Estudo aponta problemas da categoria “bullying”

Flori Antonio Tasca

Uma pesquisa que questionou a utilização do termo bullying para categorizar conflitos ocorridos na escola foi realizada por Giovanna Marafon, Estela Scheinvar e Maria Lívia do Nascimento. O estudo “Conflitos enquadrados como bullying: Categoria que aumenta tensões e impossibilita análises” foi publicado em 2014 na revista “Psicologia Clínica”.

As pesquisadoras consideram que ao separar os envolvidos em duas categorias fixas, ou seja, vítimas e agressores, são impostos dois caminhos. O agressor é conduzido aos ritos da judicialização e da medicalização, visto como delinquente e psicopata em potencial. À vítima se oferece a linha jurídica para se defender, mas ela não escapa de ser incluída em diagnósticos de síndrome do pânico, fobia escolar, depressão, baixa autoestima, etc.

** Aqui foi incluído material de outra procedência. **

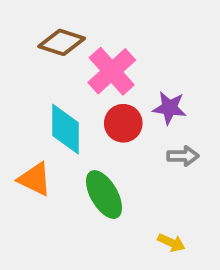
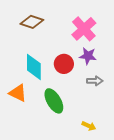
pink cross: (112, 71) -> (84, 29), moved

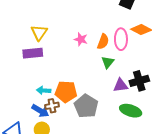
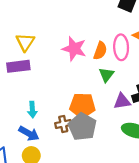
pink star: (81, 39) -> (74, 49), size x1.5
cyan arrow: (44, 90) -> (32, 110), turned -96
orange pentagon: (66, 92) -> (82, 105), moved
brown cross: (52, 106) -> (63, 124), moved

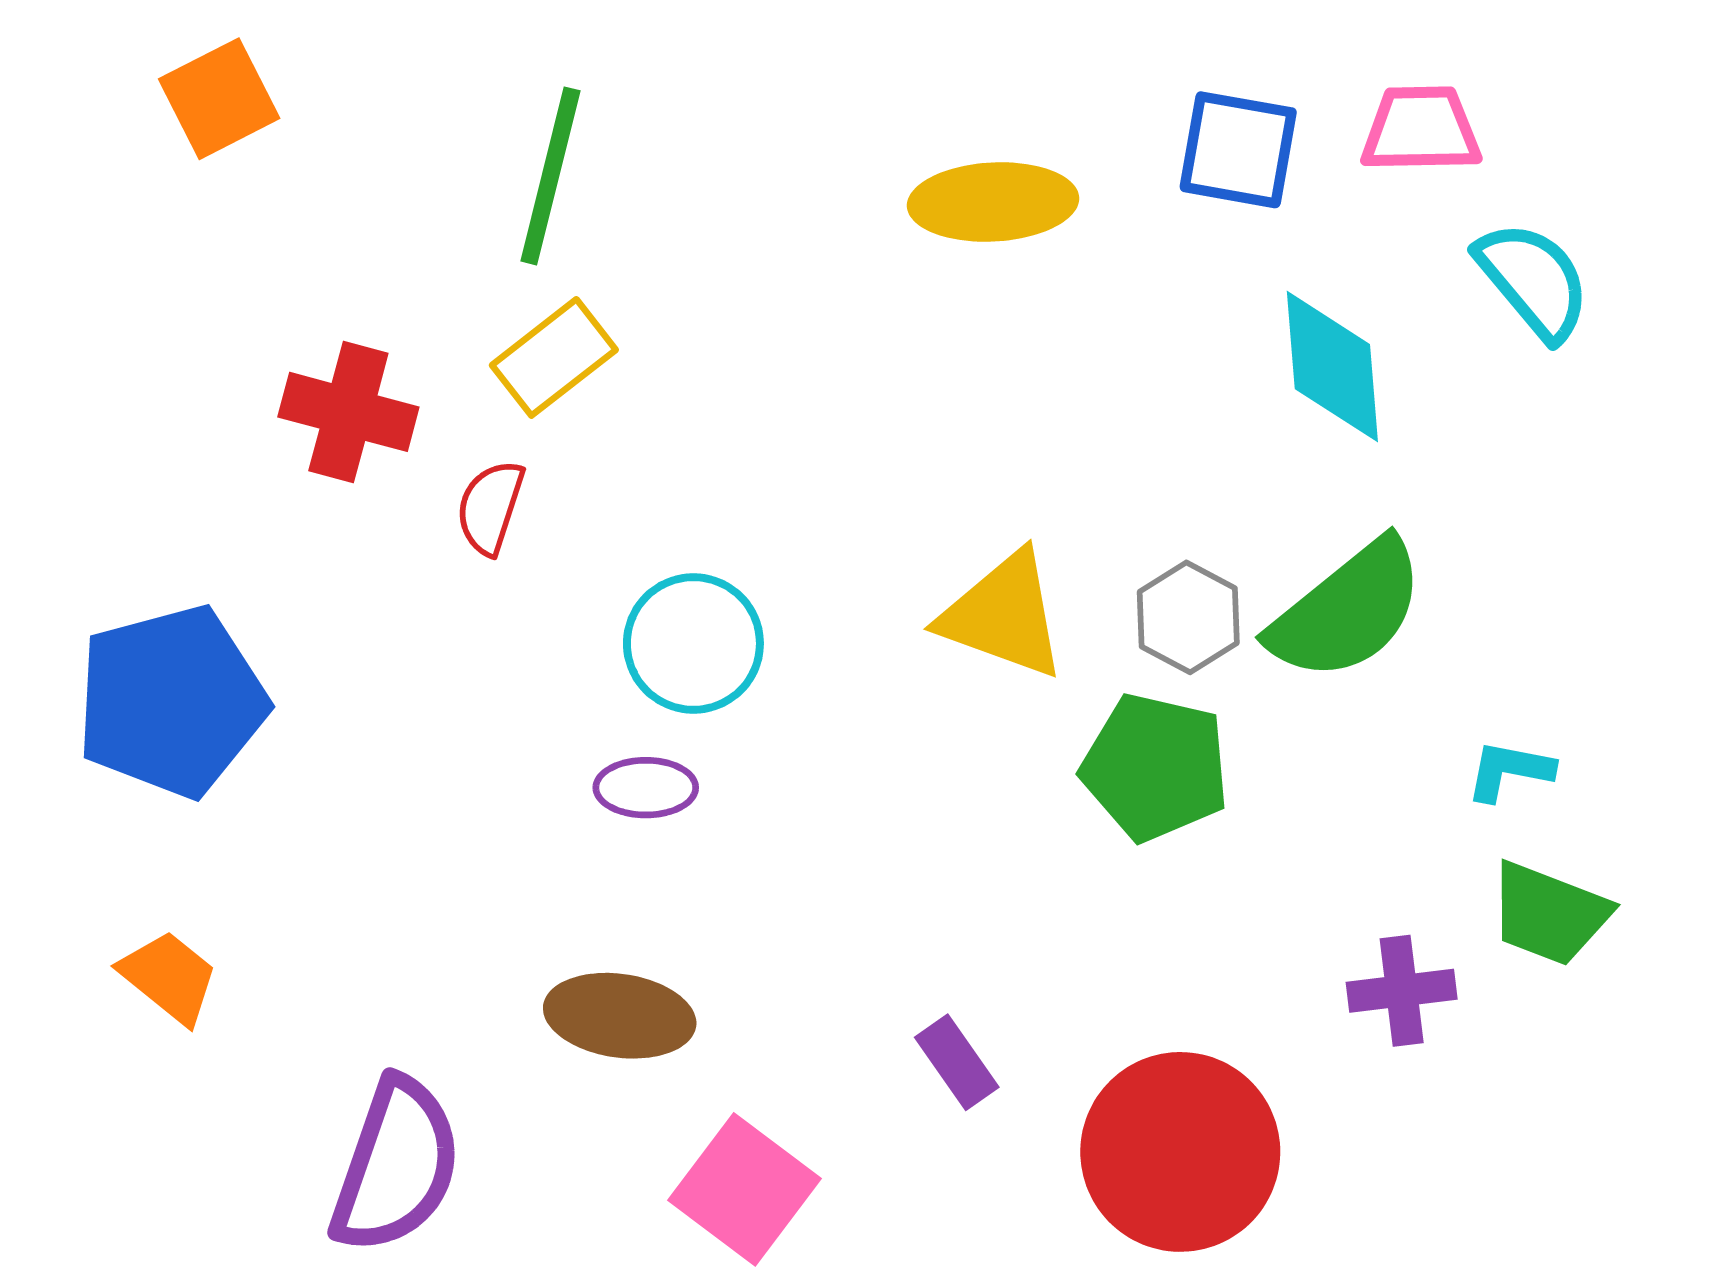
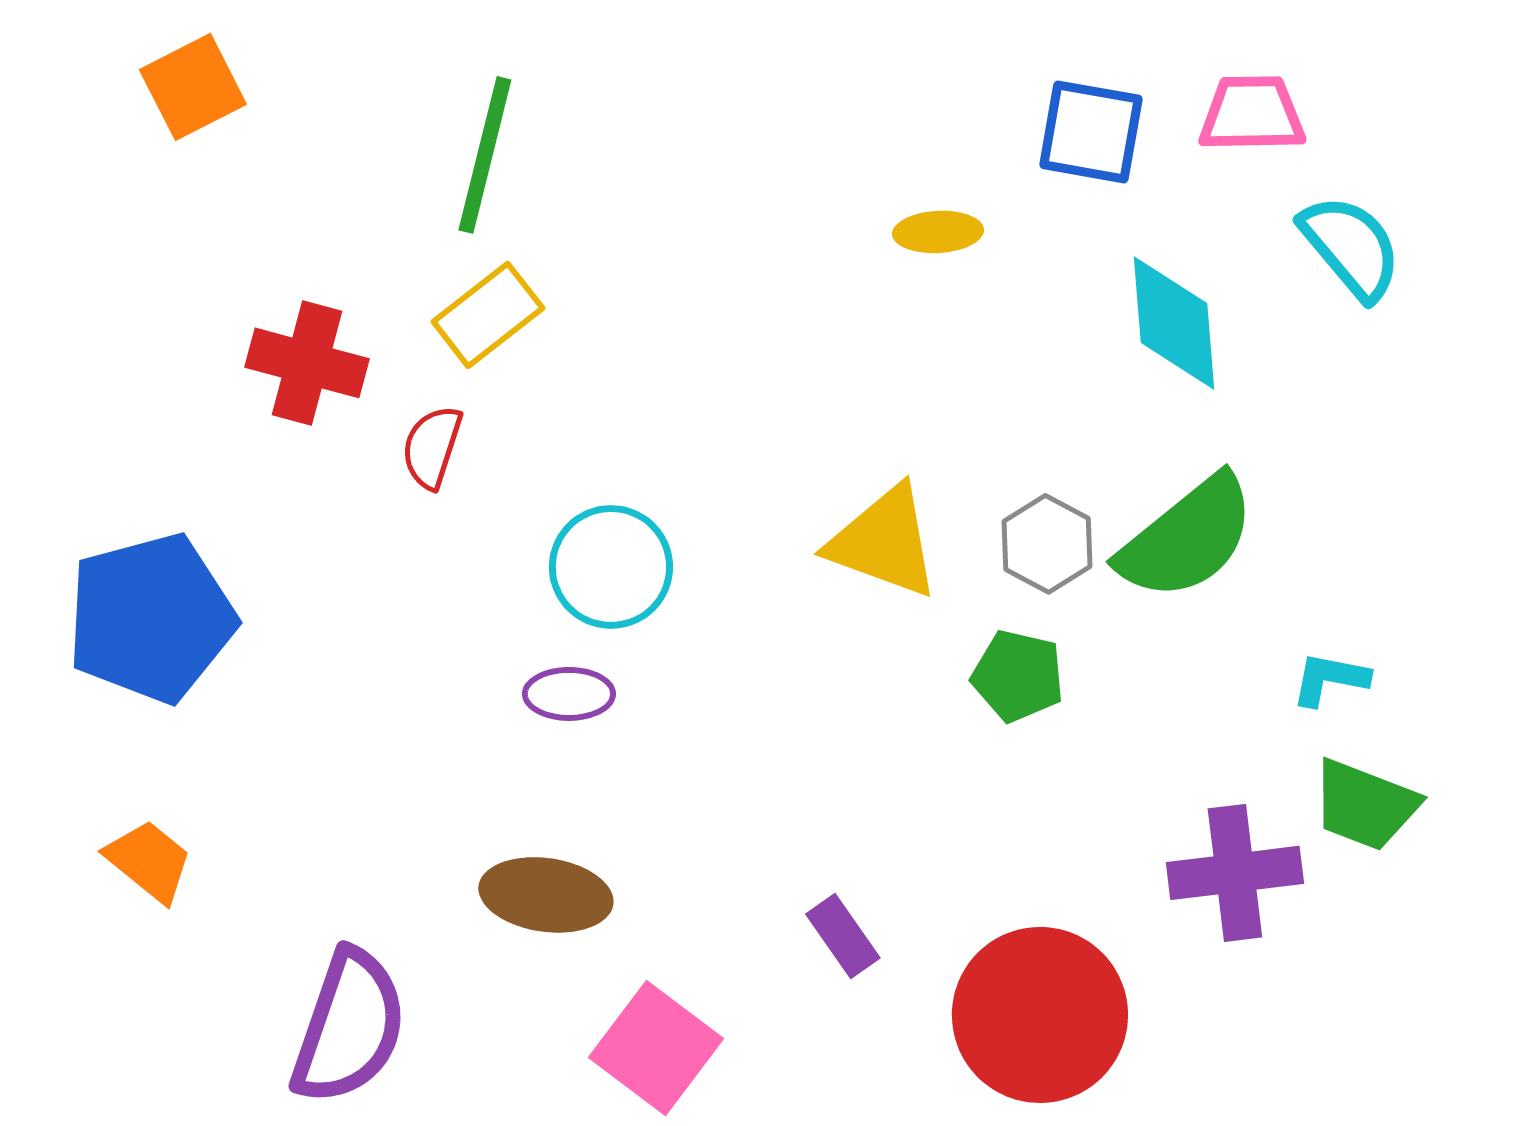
yellow ellipse: (993, 202) -> (938, 232), moved, size x0.6
green pentagon: (1155, 767) -> (1018, 676), size x0.7
purple cross: (1402, 991) -> (1235, 873), size x1.4

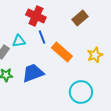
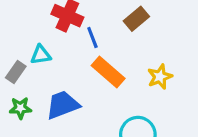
blue line: (42, 37) -> (92, 38), moved

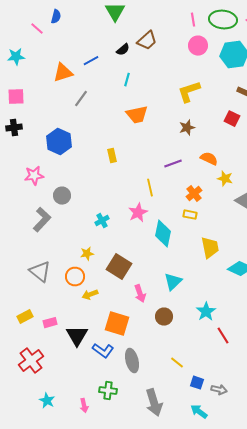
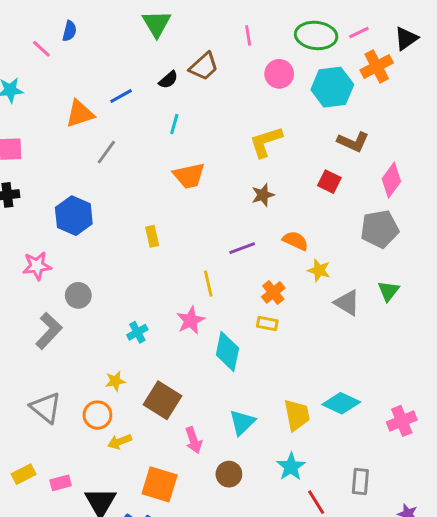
pink line: (193, 20) -> (248, 35), moved
yellow trapezoid: (210, 248) -> (297, 415), moved

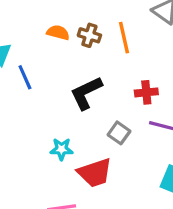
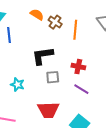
gray square: (119, 133) -> (53, 77), moved, turned 32
red trapezoid: (95, 173) -> (48, 110), moved

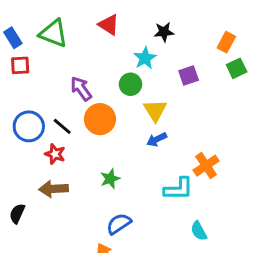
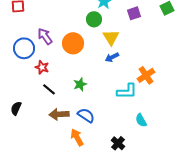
purple arrow: (81, 89) -> (45, 36), moved
black line: (62, 126) -> (49, 89), moved
brown arrow: (53, 189) -> (59, 114), moved
blue semicircle: (119, 224) -> (86, 115), turned 66

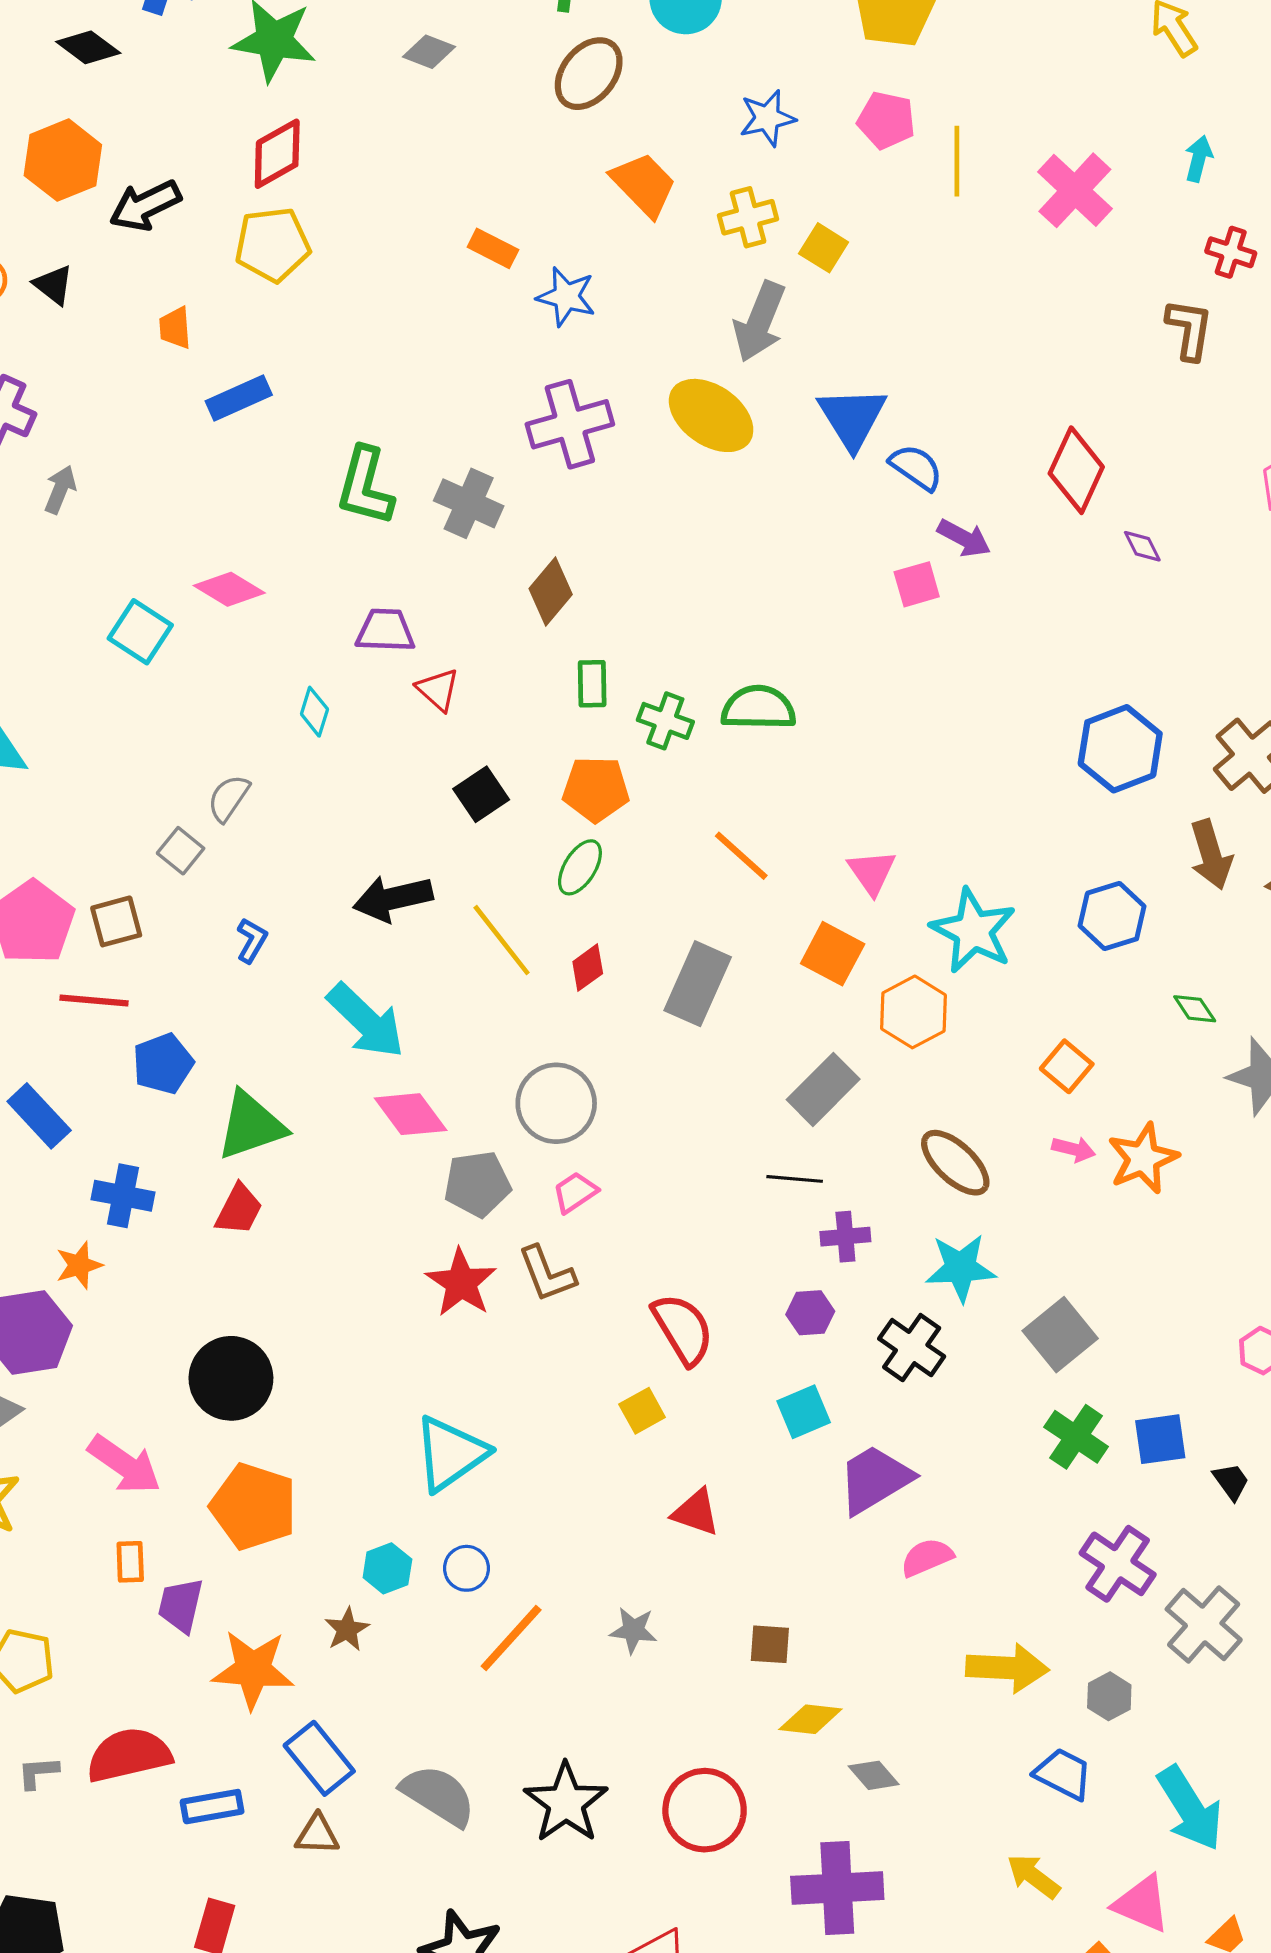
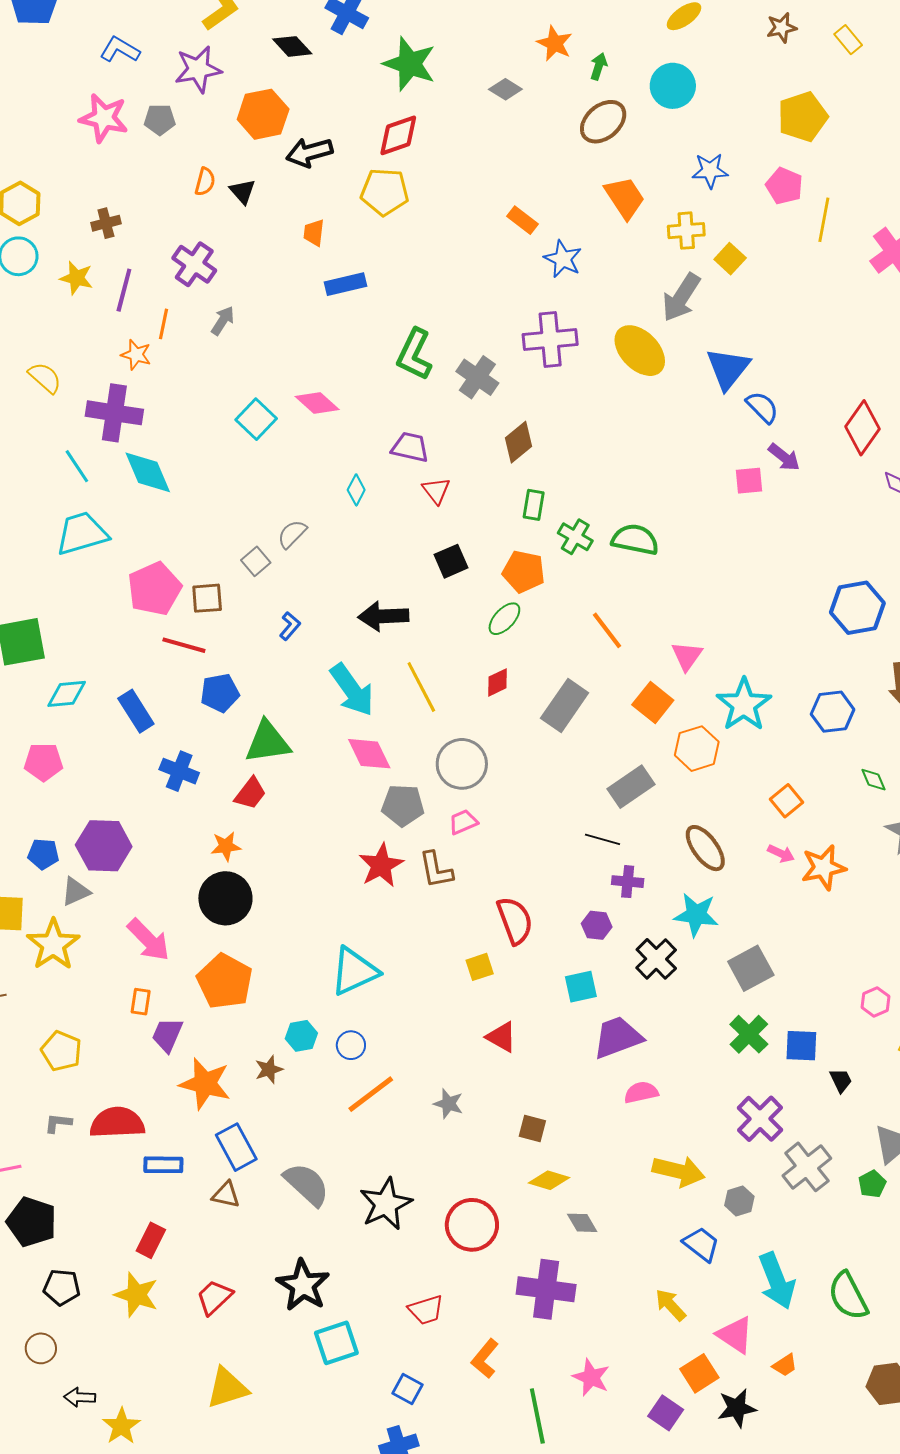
yellow line: (502, 940) -> (421, 687), moved
orange star: (79, 1265) -> (226, 846), moved

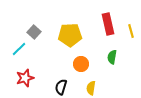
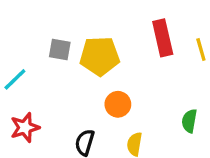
gray square: (34, 32) -> (60, 49), moved, turned -32
green semicircle: (112, 57) -> (189, 121), moved

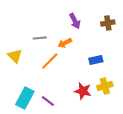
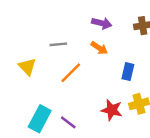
purple arrow: (75, 21) -> (102, 23), turned -49
orange arrow: (65, 43) -> (99, 48), moved, turned -120
blue rectangle: (96, 60) -> (128, 72), turned -64

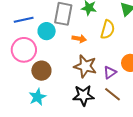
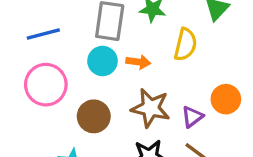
cyan circle: (47, 31) -> (103, 61), moved
brown circle: (41, 71) -> (94, 116), moved

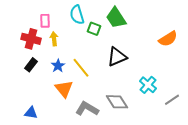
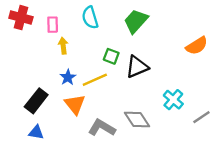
green trapezoid: (116, 18) -> (136, 21), turned 75
green square: (94, 29) -> (111, 56), moved
red cross: (31, 39) -> (21, 18), moved
black rectangle: (31, 65) -> (36, 101), moved, size x1.5
yellow line: (81, 68) -> (95, 80), turned -75

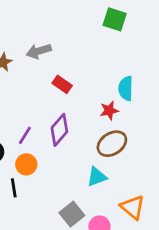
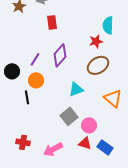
red rectangle: (62, 84) -> (52, 22), moved, turned 48
cyan triangle: (97, 177) -> (76, 89), moved
orange triangle: (133, 207) -> (113, 98), moved

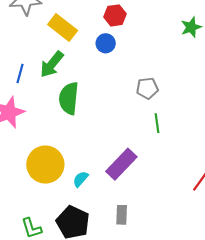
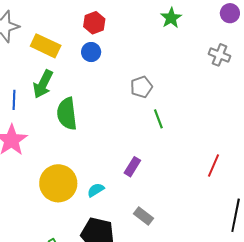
purple rectangle: (121, 164) -> (132, 167), size x0.6
cyan semicircle: (81, 179) -> (96, 190), turned 30
gray rectangle: (122, 215) -> (143, 216), turned -42

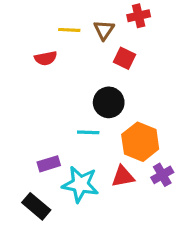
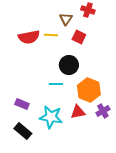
red cross: (139, 16) -> (88, 10), turned 32
yellow line: (69, 30) -> (51, 35), moved
red semicircle: (46, 58) -> (29, 37), size x1.5
purple rectangle: (49, 164) -> (22, 104), moved, turned 40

Os diferentes modos de viver uma situação de enfrentamento e as tensões ocorridas a partir de provocações entre alunos foram reduzidos à categoria “bullying”, que também cria as suas próprias fórmulas de resolver o problema. As pesquisadoras afirmam que isso retira todo o caráter plural, singular e criativo das convivências cotidianas. Além do mais, leva a uma prática de judicialização da vida, marca de uma sociedade punitiva.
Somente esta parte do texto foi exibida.